The bike is in neutral and the husband starts it up. With exaggerated movements, he shows his wife the controls. He keeps a hold of the handlebars and revs the bike a time or two. Nodding their heads the man and woman come to some sort of agreement, and the man lets go of the forward controls. His wife shifts the bike into first gear and several things happen simultaneously: the woman lets go of the clutch too quickly and as she is thrown back, she inadvertently revs the bike’s throttle. Her head swings back and she looks at her husband with that same look of panic the damsel in distress who is roped to railroad tracks had in an old silent movie.

The husband starts jumping up and down yelling, “Hit the brakes! Hit the brakes!” The wife is headed right for the garage wall of the house two doors down. A car is parked in its drive just a few feet away.

The neighbor girl, who hears the commotion outside of her home, throws open an upstairs window and looks down upon the scene beneath her.

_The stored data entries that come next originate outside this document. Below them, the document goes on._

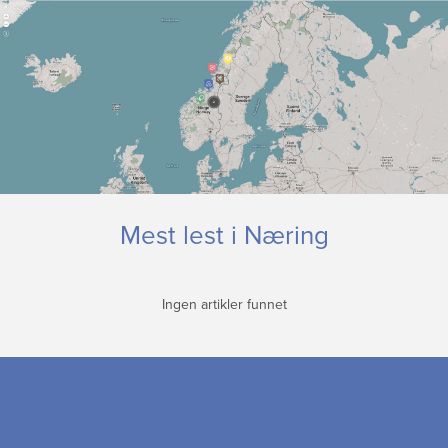
Mest lest i Næring
Ingen artikler funnet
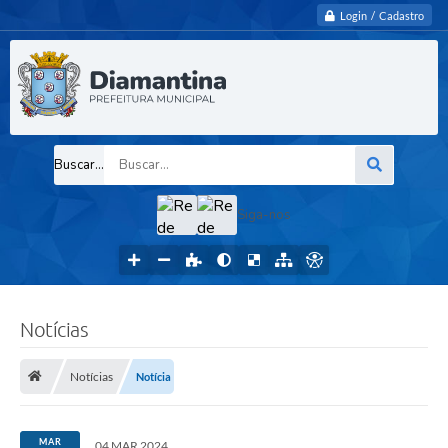
Login / Cadastro
Buscar...
Siga-nos
Notícias
Notícias
Notícia
MAR
04 MAR 2024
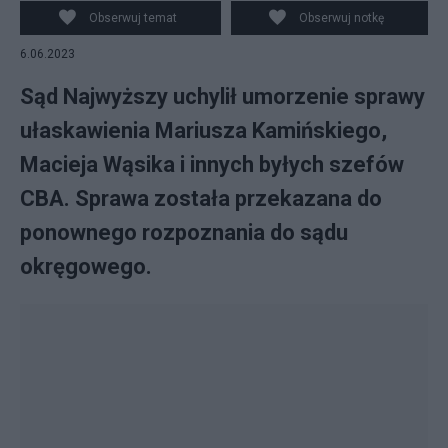
Kamiński (P) oraz wiceminister spraw wewnętrznych i
Obserwuj temat
Obserwuj notkę
administracji Maciej Wąsik (L), fot. PAP/Tomasz Gzell
6.06.2023
Sąd Najwyższy uchylił umorzenie sprawy
ułaskawienia Mariusza Kamińskiego,
Macieja Wąsika i innych byłych szefów
CBA. Sprawa została przekazana do
ponownego rozpoznania do sądu
okręgowego.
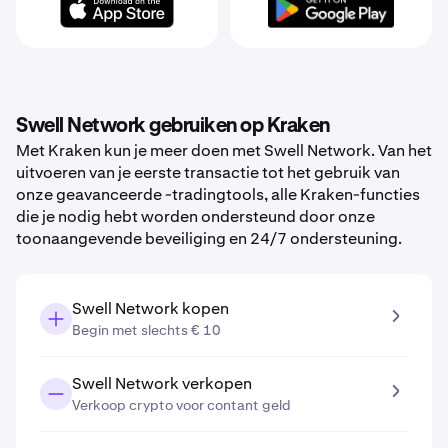
Swell Network gebruiken op Kraken
Met Kraken kun je meer doen met Swell Network. Van het
uitvoeren van je eerste transactie tot het gebruik van
onze geavanceerde -tradingtools, alle Kraken-functies
die je nodig hebt worden ondersteund door onze
toonaangevende beveiliging en 24/7 ondersteuning.
Swell Network kopen
Begin met slechts € 10
Swell Network verkopen
Verkoop crypto voor contant geld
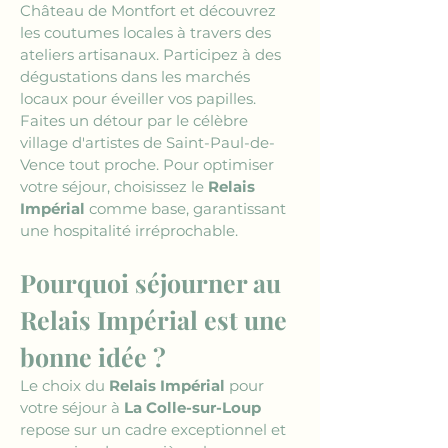
Château de Montfort et découvrez 
les coutumes locales à travers des 
ateliers artisanaux. Participez à des 
dégustations dans les marchés 
locaux pour éveiller vos papilles. 
Faites un détour par le célèbre 
village d'artistes de Saint-Paul-de-
Vence tout proche. Pour optimiser 
votre séjour, choisissez le 
Relais 
Impérial
 comme base, garantissant 
une hospitalité irréprochable.
Pourquoi séjourner au 
Relais Impérial est une 
bonne idée ?
Le choix du 
Relais Impérial
 pour 
votre séjour à 
La Colle-sur-Loup
repose sur un cadre exceptionnel et 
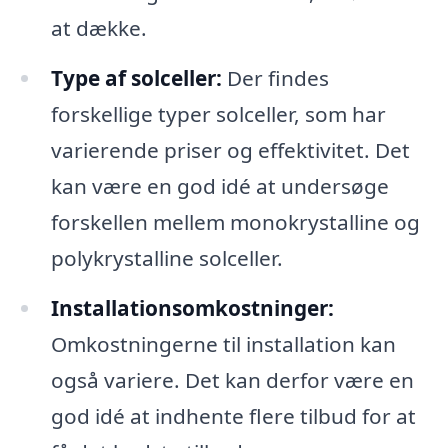
at dække.
Type af solceller:
Der findes
forskellige typer solceller, som har
varierende priser og effektivitet. Det
kan være en god idé at undersøge
forskellen mellem monokrystalline og
polykrystalline solceller.
Installationsomkostninger:
Omkostningerne til installation kan
også variere. Det kan derfor være en
god idé at indhente flere tilbud for at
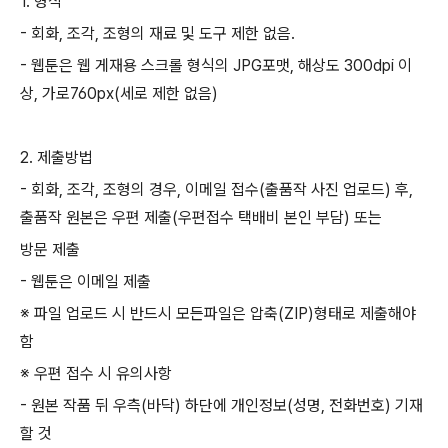
1.
형식
-
회화
,
조각
,
조형의 재료 및 도구 제한 없음
.
-
웹툰은 웹 게재용 스크롤 형식의
JPG
포맷
,
해상도
300dpi
이
상
,
가로
760px(
세로 제한 없음
)
2.
제출방법
-
회화
,
조각
,
조형의 경우
,
이메일 접수
(
출품작 사진 업로드
)
후
,
출품작 원본은 우편 제출
(
우편접수 택배비 본인 부담
)
또는
방문 제출
-
웹툰은 이메일 제출
※ 파일 업로드 시 반드시 모든파일은 압축
(ZIP)
형태로 제출해야
함
※ 우편 접수 시 유의사항
-
원본 작품 뒤 우측
(
바닥
)
하단에 개인정보
(
성명
,
전화번호
)
기재
할 것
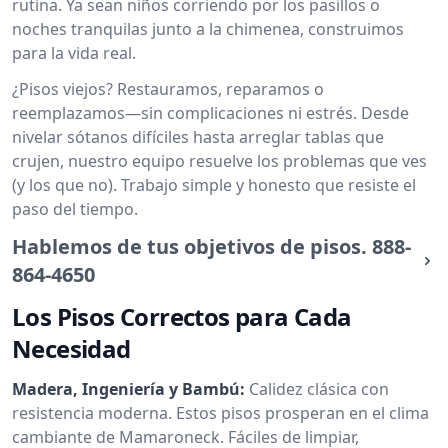
rutina. Ya sean niños corriendo por los pasillos o
noches tranquilas junto a la chimenea, construimos
para la vida real.
¿Pisos viejos? Restauramos, reparamos o
reemplazamos—sin complicaciones ni estrés. Desde
nivelar sótanos difíciles hasta arreglar tablas que
crujen, nuestro equipo resuelve los problemas que ves
(y los que no). Trabajo simple y honesto que resiste el
paso del tiempo.
Hablemos de tus objetivos de pisos.
888-
864-4650
Los Pisos Correctos para Cada
Necesidad
Madera, Ingeniería y Bambú:
Calidez clásica con
resistencia moderna. Estos pisos prosperan en el clima
cambiante de Mamaroneck. Fáciles de limpiar,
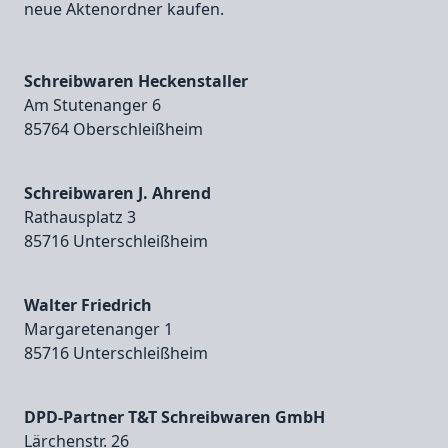
neue Aktenordner kaufen.
Schreibwaren Heckenstaller
Am Stutenanger 6
85764 Oberschleißheim
Schreibwaren J. Ahrend
Rathausplatz 3
85716 Unterschleißheim
Walter Friedrich
Margaretenanger 1
85716 Unterschleißheim
DPD-Partner T&T Schreibwaren GmbH
Lärchenstr. 26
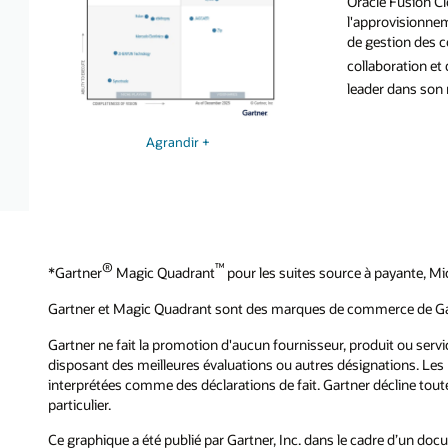
Oracle Fusion C
l'approvisionne
de gestion des co
collaboration et
leader dans son
Agrandir +
®
™
*Gartner
Magic Quadrant
pour les suites source à payante, Mi
Gartner et Magic Quadrant sont des marques de commerce de Gartne
Gartner ne fait la promotion d'aucun fournisseur, produit ou servi
disposant des meilleures évaluations ou autres désignations. Les
interprétées comme des déclarations de fait. Gartner décline toute
particulier.
Ce graphique a été publié par Gartner, Inc. dans le cadre d’un do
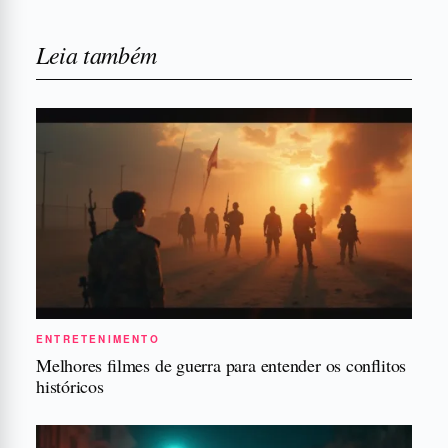
Leia também
ENTRETENIMENTO
Melhores filmes de guerra para entender os conflitos
históricos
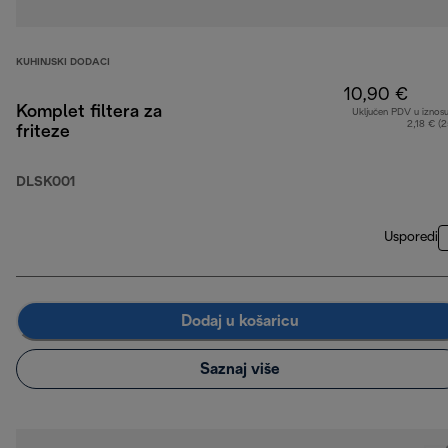
KUHINJSKI DODACI
10,90 €
Komplet filtera za
Uključen PDV u iznos
2,18 € (
friteze
DLSK001
Usporedi
Dodaj u košaricu
Saznaj više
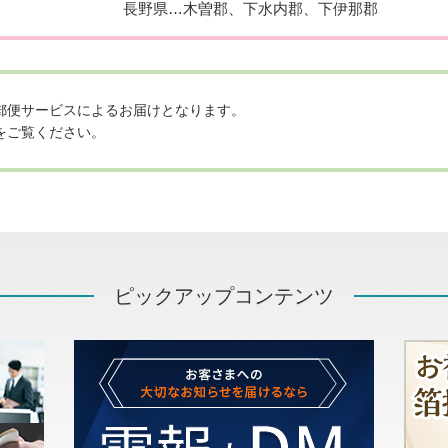
長野県…木曽郡、下水内郡、下伊那郡
郵便サービスによるお届けとなります。
をご覧ください。
ピックアップコンテンツ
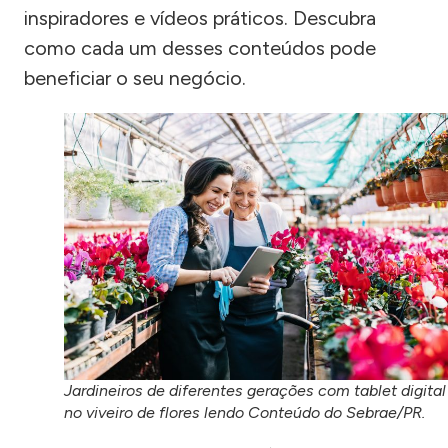
inspiradores e vídeos práticos. Descubra
como cada um desses conteúdos pode
beneficiar o seu negócio.
Jardineiros de diferentes gerações com tablet digital
no viveiro de flores lendo Conteúdo do Sebrae/PR.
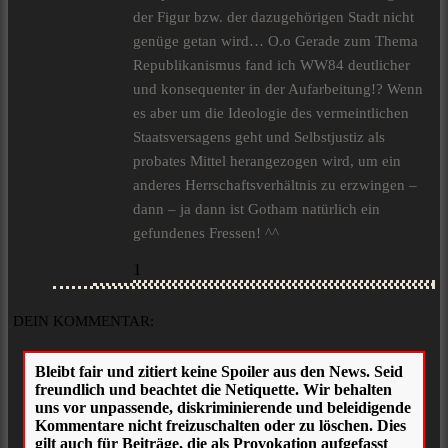
der Figur bzw. der dazugehörigen Stadt nicht
genüge getan wird… O.o Gerade zum Thema
Republikanismus fand ich WW84 deutlicher
und konsequenter in der Aufarbeitung!? Wenn
es aber um die Ideologie des vermeintlichen
Staatsversagens geht und Selbstjustiz als
probates Mittel herangezogen wird, um ein
anderes Herrschaftsverhältnis zu erzwingen –
dann – ja dann ist Gotham natürlich ein
gefundenes Fressen! ^^
1
DEIN KOMMENTAR:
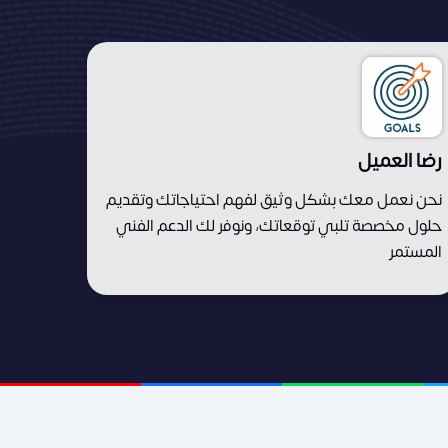
رضا العميل
نحن نعمل معك بشكل وثيق لفهم احتياجاتك وتقديم
حلول مخصصة تلبي توقعاتك، ونوفر لك الدعم الفني
المستمر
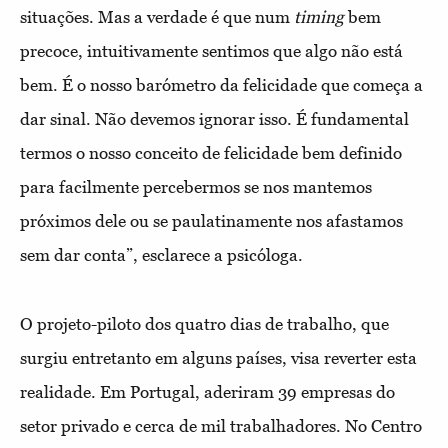
situações. Mas a verdade é que num
timing
bem
precoce, intuitivamente sentimos que algo não está
bem. É o nosso barómetro da felicidade que começa a
dar sinal. Não devemos ignorar isso. É fundamental
termos o nosso conceito de felicidade bem definido
para facilmente percebermos se nos mantemos
próximos dele ou se paulatinamente nos afastamos
sem dar conta”, esclarece a psicóloga.
O projeto-piloto dos quatro dias de trabalho, que
surgiu entretanto em alguns países, visa reverter esta
realidade. Em Portugal, aderiram 39 empresas do
setor privado e cerca de mil trabalhadores. No Centro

Realizing the woman on the red motorcycle is headed straight for her house she turns and vanishes from the window shouting the news about the run-away motorcycle to her mom.

Meanwhile, the woman on the motorcycle somehow manages to steer the bike between the garage and the car parked in the driveway. She runs right through the entry garden of her neighbor’s house. The planter she takes out on her unplanned route through the prim foliage helps slow the bike, it loses impetus, and the woman drops it on the lawn. Her husband catches up to her in time to pick the motorcycle up and turn to face his angry neighbor who is yelling at him and demanding to know who destroyed her garden.

Yep, that was my first ride. It took me some time to overcome the fear from the near miss I had with the brick wall, but I kept at it and eventually passed the second Motorcycle Safety Course I took. That was five and a half years ago. I’ve ridden between forty and fifty thousand miles in that time and hope to ride many more.